In ordine di quelle coordinate di cui sopra notiamo 3 espressioni-chiave. Le cogliamo nel loro significato universale. Sono dunque dette anche per me.

"Oggi devo fermarmi a casa tua". Gesù vive l'urgenza del suo essere venuto a salvare. Basta un minimo di disponibilità ad accoglierlo e Lui viene (cfr. Zaccheo che è salito sull'albero sfidando, forse, il dileggio dei circostanti).

"scese e lo accolse, pieno di gioia" (v.6).L'incontro con l'affabilità di Gesù, il fare esperienza del suo amore, cambia il cuore di Zaccheo e lo colma di gioia. Bisogna però scendere dall'albero. Si tratta di scendere nelle profondità del cuore. Restare nella superficialità ed esteriorità rovina la vita spirituale.

"Il Figlio dell'uomo è venuto a cercare e a salvare ciò che era perduto" (v.10). Questa è l'espressione chiave fondamentale. Tutto corre verso questa affermazione rivelatrice del Padre, del suo cuore che si manifesta in Gesù: in tutto ciò che ha operato e insegnato e che è all'insegna della misericordia. "C'è più gioia in cielo per un peccatore convertito che per novantanove giusti che non hanno bisogno di conversione" (15,7). "C'è gioia davanti agli Angeli di Dio per un solo peccatore che si converte" (15,10). Gioia di Dio e gioia di chi si converte a causa dell'Amore-Misericordia. E' il segreto della fede vera.

 La conversione, da parte di Zaccheo, è "chiudere" con un passato d'ingiustizia, di egoismo e d'insensibilità al prossimo. Il suo cuore cambia e subito cambiano i rapporti: con la roba e con le persone.
Ma - attenzione!- non è un cambiamento faticosissimo, pesante, mozzafiato. Perché la leva di tutto è l'incontro con Gesù e, in Lui, col Padre, il Dio vero, il Padre-Madre che è misericordioso e ci chiama ad essere misericordiosi (cfr. Lc. 6,36).

Qual è la mia immagine personale di Dio? Ho coscienza che, nato/a col peccato originale sono dentro il contesto di una cultura che, nel suo fondo, è restata un po' pagana? Ho ben aperto gli occhi sul fatto che è la cultura della paura di Dio? L'impressione di essere colpito da Dio e da Lui dimenticato, di venir castigato nelle mie sofferenze a volte attecchisce in me?
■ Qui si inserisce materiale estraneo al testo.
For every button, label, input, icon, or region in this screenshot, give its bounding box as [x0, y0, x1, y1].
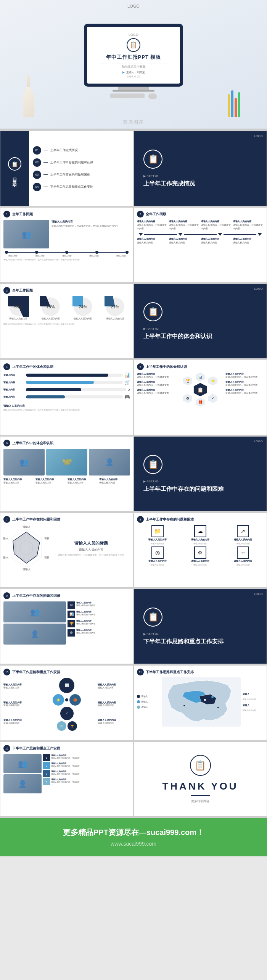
map-legend-right: 请输入 请输入相关内容 请输入 请输入相关内容	[243, 693, 264, 711]
section-content-1: 请输入人员的内容 请输入相关的详细内容，可以修改文本，也可以直接粘贴文字内容	[3, 220, 130, 248]
icon-item-5: ⚙ 请输入人员的内容 请输入相关内容	[180, 546, 220, 566]
slide-pie-charts: 3 全年工作回顾 68% 请输入人员的内容	[0, 284, 134, 359]
title-slide: LOGO LOGO 📋	[0, 0, 267, 130]
divider-part-3: ▶ PART 03	[143, 480, 257, 483]
bar-content: 请输入内容 📊 请输入内容 🛒 请输入内容	[3, 372, 130, 400]
pie-label-2: 请输入人员的内容	[39, 317, 62, 321]
pie-label-1: 请输入人员的内容	[7, 317, 30, 321]
prob-title: 上半年工作中存在的问题和困难	[12, 593, 60, 598]
divider-logo-2: LOGO	[254, 287, 263, 290]
divider-logo-1: LOGO	[254, 134, 263, 138]
toc-text-3: 上半年工作存在的问题和困难	[50, 172, 90, 177]
hex-text-left: 请输入人员的内容请输入相关内容，可以修改文本 请输入人员的内容请输入相关内容，可…	[137, 372, 175, 407]
section-header-2: 2 全年工作回顾	[137, 211, 264, 218]
map-header: 11 下半年工作思路和重点工作安排	[137, 669, 264, 675]
monitor-subtitle: 在此处添加小标题	[121, 64, 146, 69]
icon-item-6: ↔ 请输入人员的内容 请输入相关内容	[223, 546, 264, 566]
circles-content: 请输入人员的内容请输入相关内容 请输入人员的内容请输入相关内容 请输入人员的内容…	[3, 678, 130, 731]
divider-icon-2: 📋	[143, 302, 162, 321]
svg-point-27	[211, 696, 214, 698]
divider-icon-1: 📋	[143, 150, 162, 169]
monitor-logo: LOGO	[129, 33, 138, 37]
toc-num-2: 02	[33, 158, 41, 167]
pie-1: 68% 请输入人员的内容	[7, 296, 30, 321]
radar-text: 请输入人员的标题 请输入人员的内容 请输入相关的详细内容，可以修改文本，也可以直…	[52, 525, 130, 572]
grid-item-2b: 请输入人员的内容请输入相关内容	[169, 237, 199, 245]
row-3: 3 全年工作回顾 68% 请输入人员的内容	[0, 284, 267, 359]
divider-logo-4: LOGO	[254, 592, 263, 596]
prob-photos	[3, 601, 66, 645]
pie-4: 21% 请输入人员的内容	[104, 296, 127, 321]
toc-item-3: 03 上半年工作存在的问题和困难	[33, 171, 129, 179]
slide-plan-photos: 12 下半年工作思路和重点工作安排 1 请输入人员的内容请输入相关的详细内容，可…	[0, 741, 134, 817]
divider-title-2: 上半年工作中的体会和认识	[143, 333, 257, 340]
slide-radar: 7 上半年工作中存在的问题和困难	[0, 513, 134, 588]
prob-items: ✉ 请输入人员的内容请输入相关的详细内容 📊 请输入人员的内容请输入相关的详细内…	[68, 601, 130, 645]
monitor: LOGO 📋 年中工作汇报PPT 模板 在此处添加小标题 ▶ 主讲人：刘某某 2…	[84, 24, 183, 99]
toc-num-4: 04	[33, 183, 41, 191]
slide-hex-grid: 5 上半年工作中的体会和认识 请输入人员的内容请输入相关内容，可以修改文本 请输…	[134, 360, 267, 435]
toc-item-1: 01 上半年工作完成情况	[33, 146, 129, 155]
slide-problem-photos: 9 上半年工作中存在的问题和困难 ✉ 请输入人员的内容请输入相关的详细内容 📊	[0, 589, 134, 664]
plan-item-2: 2 请输入人员的内容请输入相关的详细内容，可以修改	[43, 762, 130, 769]
pie-label-3: 请输入人员的内容	[71, 317, 94, 321]
divider-part-1: ▶ PART 01	[143, 174, 257, 178]
grid-item-1b: 请输入人员的内容请输入相关内容，可以修改文本内容	[169, 220, 199, 230]
watermark: 菜鸟图库	[123, 119, 144, 126]
icons-grid: 📁 请输入人员的内容 请输入相关内容 ☁ 请输入人员的内容 请输入相关内容 ↗ …	[137, 525, 264, 566]
circles-title: 下半年工作思路和重点工作安排	[12, 670, 60, 675]
plan-header: 12 下半年工作思路和重点工作安排	[3, 745, 130, 752]
icon-item-2: ☁ 请输入人员的内容 请输入相关内容	[180, 525, 220, 545]
svg-text:请输入: 请输入	[3, 556, 8, 559]
divider-2: LOGO 📋 ▶ PART 02 上半年工作中的体会和认识	[134, 284, 267, 359]
grid-item-2a: 请输入人员的内容请输入相关内容	[137, 237, 167, 245]
hex-center: 📋 📊 ⭐ ✓ 🎁 ⚙ 🏆	[177, 372, 223, 407]
slide-icons-arrows: 8 上半年工作中存在的问题和困难 📁 请输入人员的内容 请输入相关内容 ☁ 请输…	[134, 513, 267, 588]
divider-title-3: 上半年工作中存在的问题和困难	[143, 485, 257, 493]
plan-title: 下半年工作思路和重点工作安排	[12, 746, 60, 751]
pie-footer: 请输入相关的详细内容，可以修改文本，也可以直接粘贴文字内容，请输入相关内容	[3, 323, 130, 325]
timeline-1: 请输入内容 请输入内容 请输入内容 请输入内容 请输入内容	[3, 251, 130, 257]
radar-header: 7 上半年工作中存在的问题和困难	[3, 516, 130, 523]
radar-content: 请输入 请输入 请输入 请输入 请输入 请输入 请输入人员的标题 请输入人员的内…	[3, 525, 130, 572]
banner-sub: www.sucai999.com	[8, 841, 259, 847]
plan-photo-2	[3, 774, 42, 793]
bar-row-1: 请输入内容 📊	[3, 372, 130, 378]
prob-photo-2	[3, 624, 66, 645]
photo-group-3	[89, 449, 130, 475]
pie-label-4: 请输入人员的内容	[104, 317, 127, 321]
toc-icon: 📋	[8, 157, 21, 171]
toc-item-4: 04 下半年工作思路和重点工作安排	[33, 183, 129, 191]
row-7: 9 上半年工作中存在的问题和困难 ✉ 请输入人员的内容请输入相关的详细内容 📊	[0, 589, 267, 664]
plan-photos	[3, 754, 42, 793]
divider-3: LOGO 📋 ▶ PART 03 上半年工作中存在的问题和困难	[134, 436, 267, 511]
circles-header: 10 下半年工作思路和重点工作安排	[3, 669, 130, 675]
svg-text:21%: 21%	[111, 305, 119, 309]
thankyou-icon: 📋	[190, 755, 211, 776]
svg-text:请输入: 请输入	[23, 525, 31, 529]
icon-item-4: ◎ 请输入人员的内容 请输入相关内容	[137, 546, 178, 566]
photo-captions: 请输入人员的内容请输入相关内容 请输入人员的内容请输入相关内容 请输入人员的内容…	[3, 478, 130, 485]
svg-point-26	[204, 699, 206, 701]
row-2: 1 全年工作回顾 请输入人员的内容 请输入相关的详细内容，可以修改文本，也可以直…	[0, 207, 267, 282]
svg-text:请输入: 请输入	[44, 537, 49, 540]
row-4: 4 上半年工作中的体会和认识 请输入内容 📊 请输入内容	[0, 360, 267, 435]
radar-chart: 请输入 请输入 请输入 请输入 请输入 请输入	[3, 525, 49, 572]
toc-num-1: 01	[33, 146, 41, 155]
svg-text:24%: 24%	[79, 305, 87, 309]
grid-item-2d: 请输入人员的内容请输入相关内容	[233, 237, 264, 245]
grid-4col-2: 请输入人员的内容请输入相关内容 请输入人员的内容请输入相关内容 请输入人员的内容…	[137, 237, 264, 245]
pie-title: 全年工作回顾	[12, 288, 33, 293]
prob-header: 9 上半年工作中存在的问题和困难	[3, 592, 130, 599]
icons-header: 8 上半年工作中存在的问题和困难	[137, 516, 264, 523]
svg-point-25	[191, 697, 193, 699]
hex-center-icon: 📋	[194, 383, 207, 397]
toc-text-4: 下半年工作思路和重点工作安排	[50, 185, 93, 189]
divider-title-1: 上半年工作完成情况	[143, 180, 257, 187]
slide-circles: 10 下半年工作思路和重点工作安排 请输入人员的内容请输入相关内容 请输入人员的…	[0, 665, 134, 740]
svg-text:68%: 68%	[14, 305, 23, 309]
toc-text-1: 上半年工作完成情况	[50, 148, 78, 152]
timeline-labels: 请输入内容 请输入内容 请输入内容 请输入内容 请输入内容	[5, 255, 129, 257]
toc-item-2: 02 上半年工作中存在的问题和认识	[33, 158, 129, 167]
photos-header: 6 上半年工作中的体会和认识	[3, 440, 130, 446]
Decido di passare dalla paura di Dio al "santo timor di Dio", con tutte le conseguenze del caso. Quale rapporto dunque instauro con le persone cominciando da chi mi è accanto, col denaro e con la roba? Quale parte ha la giustizia (anche come riconoscimento dei miei sbagli) e quali la gratuità nei miei rapporti? E quale apertura c'è nel mio cuore alla gioia della misericordia dentro il mio cammino di conversione?

Dimoro nella gioia di un Dio che anche ora mi sta cercando. Discendo nelle profondità del cuore. Mi rendo "accogliente" della presenza di Gesù e canto nel cuore il suo amore misericordioso. Decido, col suo aiuto, di fare chiarezza sul modo di rapportarmi con le persone e sul modo di gestire ciò che possiedo. Tutto questo, mentre chiedo a Gesù di afferrarmi in profondità e di concedermi la gioia di rispondere al suo amore convertendomi a vita nuova.